Mail size is incorrectly recorded when mail is encrypted

[rjl]

Currently amavisd-maia gets its mail size figure from the upstream MTA, which reports the true size of the mail. This size figure is used to determine whether the mail is "oversized" and should bypass content filtering. In practice, however, the actual size of the mail being stored in the maia_mail table may be slightly larger than advertized, due to padding added by the Blowfish algorithm, if the mail is to be encrypted. The oversize check needs to be repeated after encryption takes place, essentially.

[anonymous]

to do this, the $oversized parameter of maia_store_mail needs to be passed

by reference so that it can be changed if needed.

[mortonda@…]

I don't know how to test this; but the attached patch in theory should check the real size of the encrypted message and alter the oversized status if needed.

• changed oversized parameter to be passed by reference (and all places in the function dereference it)
• use bytes makes sure we get the real size, only valid in the enclosing block
• added size_lmit parameter to avoid having to recalculate it.

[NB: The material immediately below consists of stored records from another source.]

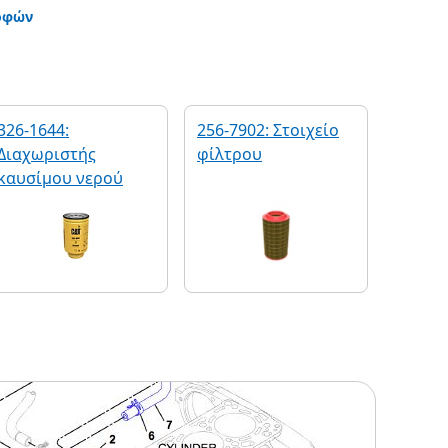
οφών
326-1644:
256-7902: Στοιχείο
Διαχωριστής
φίλτρου
καυσίμου νερού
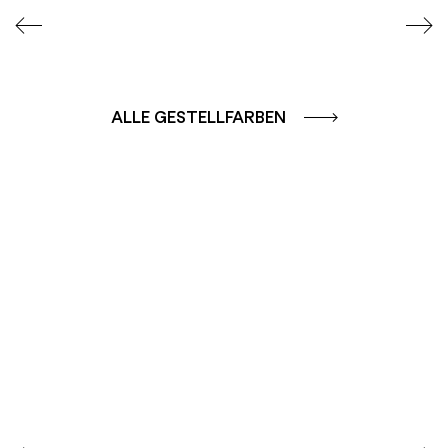
ALLE GESTELLFARBEN
FARBGRUPPE
FARBGRUPPE
CAFFE - BRAUN
TERRA - ROT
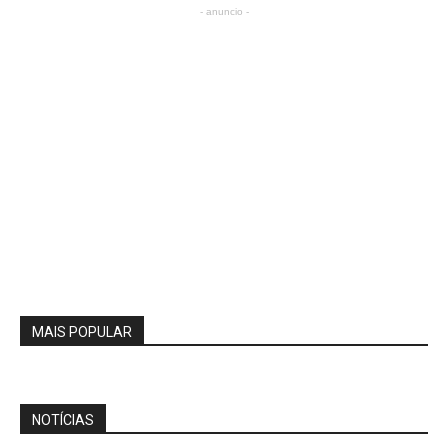
- anuncio -
MAIS POPULAR
NOTÍCIAS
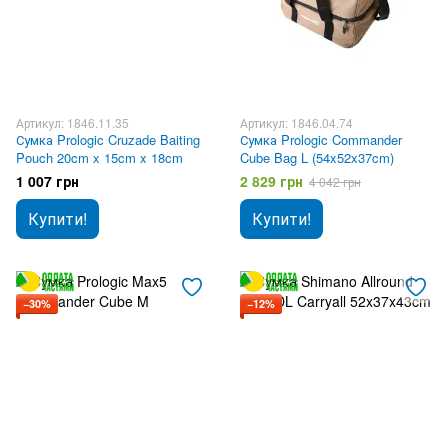
Артикул: 1846.11.35
Артикул: 1846.04.74
Сумка Prologic Cruzade Baiting
Сумка Prologic Commander
Pouch 20cm x 15cm x 18cm
Cube Bag L (54x52x37cm)
1 007 грн
2 829 грн
4 042 грн
Купити!
Купити!
−30%
−12%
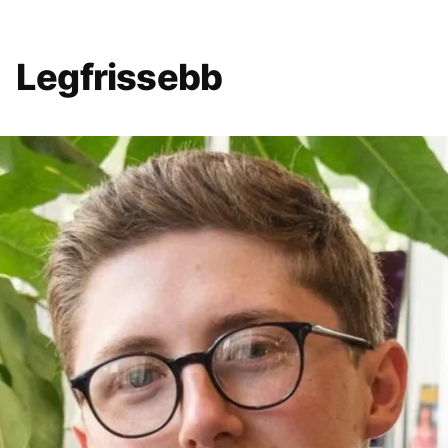
Legfrissebb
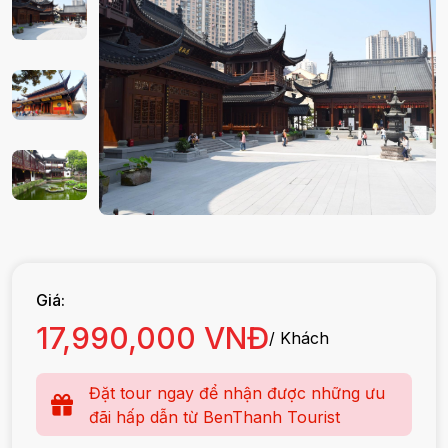
Giá:
17,990,000 VNĐ
/ Khách
Đặt tour ngay để nhận được những ưu
đãi hấp dẫn từ BenThanh Tourist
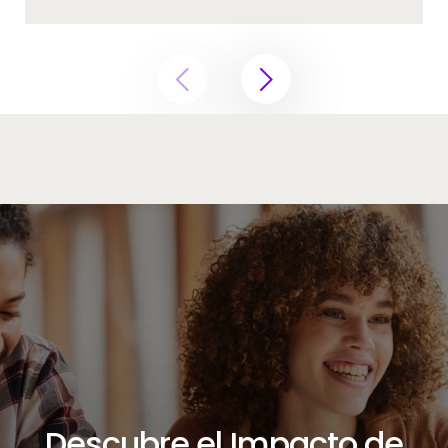
Descubre el Impacto de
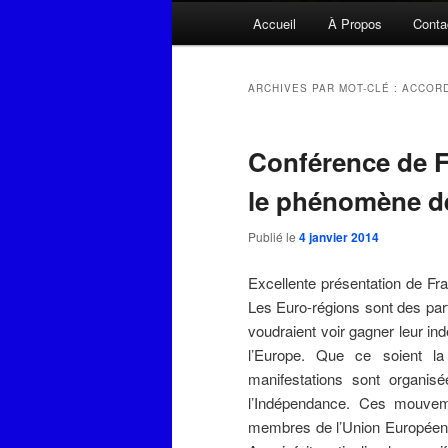
Menu
Accueil
À Propos
Conta
principal
ARCHIVES PAR MOT-CLÉ :
ACCORD
Conférence de F
le phénomène de
Publié le
4 janvier 2014
Excellente présentation de Fr
Les Euro-régions sont des par
voudraient voir gagner leur in
l’Europe. Que ce soient la
manifestations sont organis
l’Indépendance. Ces mouvem
membres de l’Union Européenn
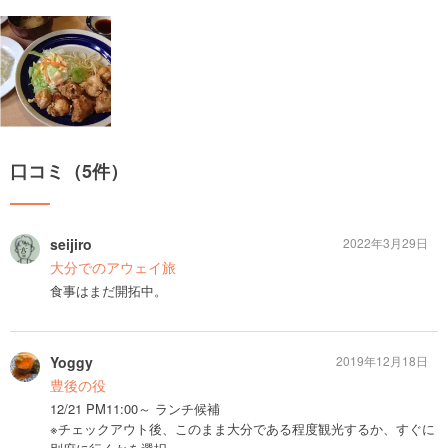
口コミ（5件）
seijiro
2022年3月29日
大分でのアウェイ旅
食事はまだ開拓中。
Yoggy
2019年12月18日
豊後の役
12/21 PM11:00～ ランチ候補
※チェックアウト後、このまま大分である程度観光するか、すぐに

This patch only alters the state of the oversize flag (and thus stores it as oversized) The actual recorded size is still the unencrypted size - I don't think anyone is really interested in the encrypted size. This means in the event this code is needed, the reported size in the stats will actually be less than the size limit, but the log file should show the discrepancy.

[rjl@…]

There's been a 1024-byte safety margin built into amavisd-maia for years now, to protect against a corner case where the MySQL max_allowed_packet setting and Maia's size limit setting were too close to one another and could result in a situation where Maia accepted an item that became a few bytes too large for MySQL to accept after it was encrypted. The theoretical overlap is just 55 bytes (with a 56-byte key), so the built-in 1024-byte margin that amavisd-maia enforces seems to prevent this from occurring.